- [Requirement]
Starting with the first line and ending with the line that holds "i­nuun hy­vin­voin­tia­lueen val­tion­ra­hoi­tuk­sen", repeat the material exactly.

- [Records for the exercise]
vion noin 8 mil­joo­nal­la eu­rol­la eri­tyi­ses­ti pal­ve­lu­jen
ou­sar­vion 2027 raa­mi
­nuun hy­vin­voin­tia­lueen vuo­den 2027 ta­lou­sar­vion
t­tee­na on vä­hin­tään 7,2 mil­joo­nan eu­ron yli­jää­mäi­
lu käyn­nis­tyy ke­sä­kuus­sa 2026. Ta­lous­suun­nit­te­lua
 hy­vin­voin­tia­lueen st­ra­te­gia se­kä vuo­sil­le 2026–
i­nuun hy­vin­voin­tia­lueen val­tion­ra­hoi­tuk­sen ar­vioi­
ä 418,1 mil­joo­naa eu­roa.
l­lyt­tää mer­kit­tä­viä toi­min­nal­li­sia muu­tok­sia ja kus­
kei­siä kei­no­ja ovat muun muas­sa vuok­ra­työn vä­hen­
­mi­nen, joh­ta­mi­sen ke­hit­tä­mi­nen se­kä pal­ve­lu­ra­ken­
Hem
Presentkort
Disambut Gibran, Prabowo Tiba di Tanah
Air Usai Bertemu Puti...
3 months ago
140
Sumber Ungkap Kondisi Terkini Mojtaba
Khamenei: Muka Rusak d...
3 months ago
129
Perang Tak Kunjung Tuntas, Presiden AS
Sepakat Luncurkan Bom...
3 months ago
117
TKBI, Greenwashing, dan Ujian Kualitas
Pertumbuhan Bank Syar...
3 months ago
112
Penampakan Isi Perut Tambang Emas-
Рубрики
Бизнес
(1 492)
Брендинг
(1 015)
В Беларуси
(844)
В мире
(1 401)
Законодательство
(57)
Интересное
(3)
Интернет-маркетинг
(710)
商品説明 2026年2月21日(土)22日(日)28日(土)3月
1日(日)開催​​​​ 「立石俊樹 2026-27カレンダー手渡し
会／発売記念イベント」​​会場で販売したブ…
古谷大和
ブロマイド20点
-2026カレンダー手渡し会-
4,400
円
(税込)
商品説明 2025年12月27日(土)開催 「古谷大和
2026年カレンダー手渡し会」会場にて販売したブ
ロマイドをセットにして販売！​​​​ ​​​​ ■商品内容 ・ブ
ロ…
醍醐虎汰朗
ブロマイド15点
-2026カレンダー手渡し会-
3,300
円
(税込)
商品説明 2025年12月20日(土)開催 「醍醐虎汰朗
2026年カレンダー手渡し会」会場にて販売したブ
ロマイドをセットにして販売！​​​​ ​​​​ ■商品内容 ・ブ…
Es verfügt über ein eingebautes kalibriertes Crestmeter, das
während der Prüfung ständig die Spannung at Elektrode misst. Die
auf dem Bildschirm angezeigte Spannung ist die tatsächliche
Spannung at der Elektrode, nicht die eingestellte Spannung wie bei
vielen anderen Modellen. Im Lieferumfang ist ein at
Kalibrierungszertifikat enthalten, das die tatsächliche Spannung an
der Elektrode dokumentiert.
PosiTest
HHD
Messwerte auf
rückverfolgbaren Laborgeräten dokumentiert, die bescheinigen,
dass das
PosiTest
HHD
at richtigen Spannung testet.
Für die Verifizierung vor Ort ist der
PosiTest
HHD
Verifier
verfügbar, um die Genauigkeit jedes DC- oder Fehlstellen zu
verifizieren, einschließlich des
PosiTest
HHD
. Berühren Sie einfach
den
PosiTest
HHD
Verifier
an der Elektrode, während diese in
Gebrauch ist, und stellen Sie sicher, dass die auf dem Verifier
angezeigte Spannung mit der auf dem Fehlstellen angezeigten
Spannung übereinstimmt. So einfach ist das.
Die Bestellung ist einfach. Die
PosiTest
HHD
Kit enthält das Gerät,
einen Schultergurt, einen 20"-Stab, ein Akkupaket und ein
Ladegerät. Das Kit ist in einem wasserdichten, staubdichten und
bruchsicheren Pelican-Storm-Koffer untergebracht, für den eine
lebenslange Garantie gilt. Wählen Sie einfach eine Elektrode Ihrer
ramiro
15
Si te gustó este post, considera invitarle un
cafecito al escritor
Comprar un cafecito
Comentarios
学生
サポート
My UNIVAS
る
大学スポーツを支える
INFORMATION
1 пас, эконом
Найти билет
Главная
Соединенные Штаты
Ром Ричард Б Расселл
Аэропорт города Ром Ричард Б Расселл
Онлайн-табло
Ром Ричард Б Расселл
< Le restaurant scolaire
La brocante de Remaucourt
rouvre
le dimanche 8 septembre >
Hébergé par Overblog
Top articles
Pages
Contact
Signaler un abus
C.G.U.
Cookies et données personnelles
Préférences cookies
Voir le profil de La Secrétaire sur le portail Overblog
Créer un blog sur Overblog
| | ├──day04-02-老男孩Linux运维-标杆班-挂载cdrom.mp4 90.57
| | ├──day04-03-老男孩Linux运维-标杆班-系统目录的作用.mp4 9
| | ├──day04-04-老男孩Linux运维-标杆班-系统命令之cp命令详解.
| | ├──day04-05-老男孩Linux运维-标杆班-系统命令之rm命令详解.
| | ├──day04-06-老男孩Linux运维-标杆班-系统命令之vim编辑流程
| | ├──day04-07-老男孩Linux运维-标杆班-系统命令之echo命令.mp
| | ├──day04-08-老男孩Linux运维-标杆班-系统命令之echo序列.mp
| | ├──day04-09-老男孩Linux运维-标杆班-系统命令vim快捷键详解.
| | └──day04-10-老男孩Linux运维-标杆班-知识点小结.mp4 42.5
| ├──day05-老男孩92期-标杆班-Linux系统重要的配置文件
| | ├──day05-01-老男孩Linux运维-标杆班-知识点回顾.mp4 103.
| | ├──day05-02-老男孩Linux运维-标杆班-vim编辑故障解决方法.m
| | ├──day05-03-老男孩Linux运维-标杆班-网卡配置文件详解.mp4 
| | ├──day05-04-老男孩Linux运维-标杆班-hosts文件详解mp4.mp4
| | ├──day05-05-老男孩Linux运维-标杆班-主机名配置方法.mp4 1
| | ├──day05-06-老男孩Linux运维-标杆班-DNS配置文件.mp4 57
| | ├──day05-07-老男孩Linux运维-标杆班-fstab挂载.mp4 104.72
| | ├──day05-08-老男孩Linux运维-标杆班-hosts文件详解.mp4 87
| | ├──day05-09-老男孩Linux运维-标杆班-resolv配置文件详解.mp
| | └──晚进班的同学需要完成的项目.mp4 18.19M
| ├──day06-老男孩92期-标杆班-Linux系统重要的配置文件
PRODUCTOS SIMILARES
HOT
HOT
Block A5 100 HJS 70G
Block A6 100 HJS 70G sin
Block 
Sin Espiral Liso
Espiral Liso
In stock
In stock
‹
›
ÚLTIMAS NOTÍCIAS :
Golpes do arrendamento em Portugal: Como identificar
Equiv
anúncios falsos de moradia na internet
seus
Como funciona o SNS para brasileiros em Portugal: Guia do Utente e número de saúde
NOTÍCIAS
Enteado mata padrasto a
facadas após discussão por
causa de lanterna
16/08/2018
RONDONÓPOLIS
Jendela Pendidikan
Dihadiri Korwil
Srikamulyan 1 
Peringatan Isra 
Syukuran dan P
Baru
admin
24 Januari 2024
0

- [The completed task]
vion noin 8 mil­joo­nal­la eu­rol­la eri­tyi­ses­ti pal­ve­lu­jen
ou­sar­vion 2027 raa­mi
­nuun hy­vin­voin­tia­lueen vuo­den 2027 ta­lou­sar­vion
t­tee­na on vä­hin­tään 7,2 mil­joo­nan eu­ron yli­jää­mäi­
lu käyn­nis­tyy ke­sä­kuus­sa 2026. Ta­lous­suun­nit­te­lua
 hy­vin­voin­tia­lueen st­ra­te­gia se­kä vuo­sil­le 2026–
i­nuun hy­vin­voin­tia­lueen val­tion­ra­hoi­tuk­sen ar­vioi­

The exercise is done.